Women on the Verge of a Nervous Breakdown, music and lyrics by David Yazbek '82 (through January 23 at Lincoln Center's Belasco Theater, New York City).
When David Yazbek sat down to write the songs for Women on the Verge of a Nervous Breakdown, he set two goals for himself. Number one, he says, was "for it not to suck." Number two was "for it not to sound like cultural tourism, musically. I tried to stay away from anything that smelled like a cliché."The show, which is based on the 1988 Pedro Almodóvar film, eschews most musical references to Spain, save the occasional subtle flamenco-style guitar. (When the orchestra's percussionist arrived at the first rehearsal excited about the new castanets he had just bought, Yazbek told him, "Dude, you're going to have to return them.") But it does beautifully capture the feel of the film: Women on the Verge is somehow both deeply intelligent and frankly raunchy; clever puns and rhymes blend seamlessly with emotional insights. This mix of the absurd and the tragic, the poignantly true-to-life and the bizarre, is disarming—perhaps an appropriate adjective for a show whose climax involves a terrorist, a madwoman, and a handgun.

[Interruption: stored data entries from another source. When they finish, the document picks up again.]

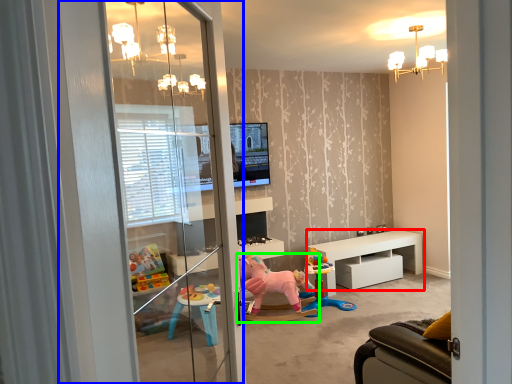 Question: Which object is the closest to the table (highlighted by a red box)? Choose among these: screen door (highlighted by a blue box) or toy (highlighted by a green box).

Choices:
 (A) screen door
 (B) toy

Answer: (B) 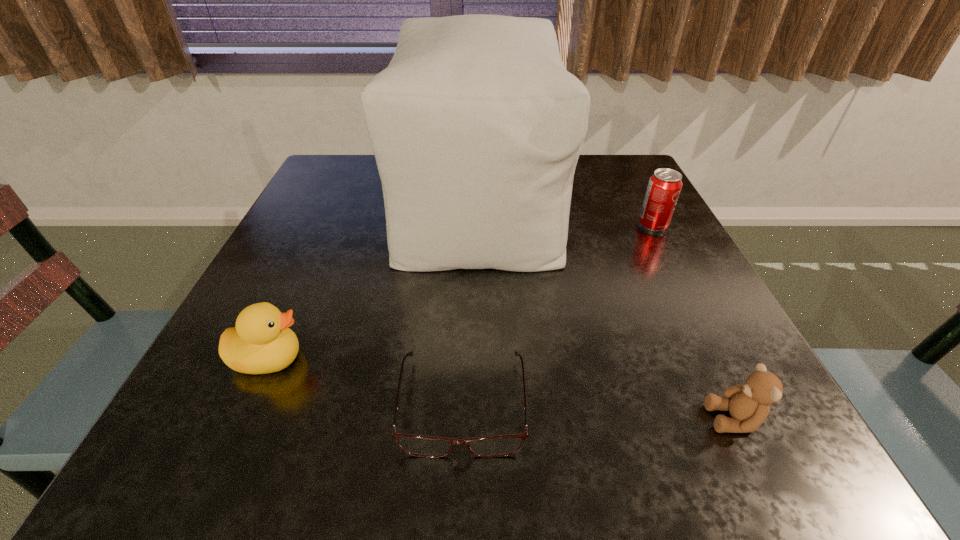 Locate an element on the screen. The height and width of the screenshot is (540, 960). vacant space at the right edge of the desktop is located at coordinates (717, 336).

The image size is (960, 540). Find the location of `vacant space at the far left corner of the desktop`. vacant space at the far left corner of the desktop is located at coordinates (362, 178).

You are a GUI agent. You are given a task and a screenshot of the screen. Output one action in this format:
    pyautogui.click(x=<x>, y=<y>)
    Task: Click on the free space at the far right corner of the desktop
    This screenshot has width=960, height=540.
    Given the screenshot: What is the action you would take?
    pyautogui.click(x=612, y=181)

The plot centers on overlapping love polygons. At the play's outset, the womanizing cad Ivan announces on his lover Pepa's answering machine that he's leaving. His ex-wife, Lucia, played by Patty LuPone, who plunged into insanity after Ivan's betrayal, is out of the hospital and bent on revenge. Their son, Carlos, hasn't told his mother that he and his girlfriend, Marisa, are looking for an apartment together. And Pepa's best friend, Candela, has taken up with a man named Malik, who's "swarthy like a desert sheik," she tells Pepa in one of the play's funniest songs. "You wouldn't believe the connection we had, like immediately," she says. "I was ready for him to meet my mom. I could feel my heart exploding like some kind of bomb—which is ironic," she sings, since she's beginning to get nervous about the gun belt and grenades he's been leaving around her apartment.
These worlds collide when Carlos and Marisa come to see Ivan and Pepa's penthouse at the same time that Candela comes frantically knocking. The police show up, everyone unwittingly eats Pepa's Valium-laced gazpacho, and Pepa, Ivan, Lucia, and Malik pursue a fateful (and fatal) resolution.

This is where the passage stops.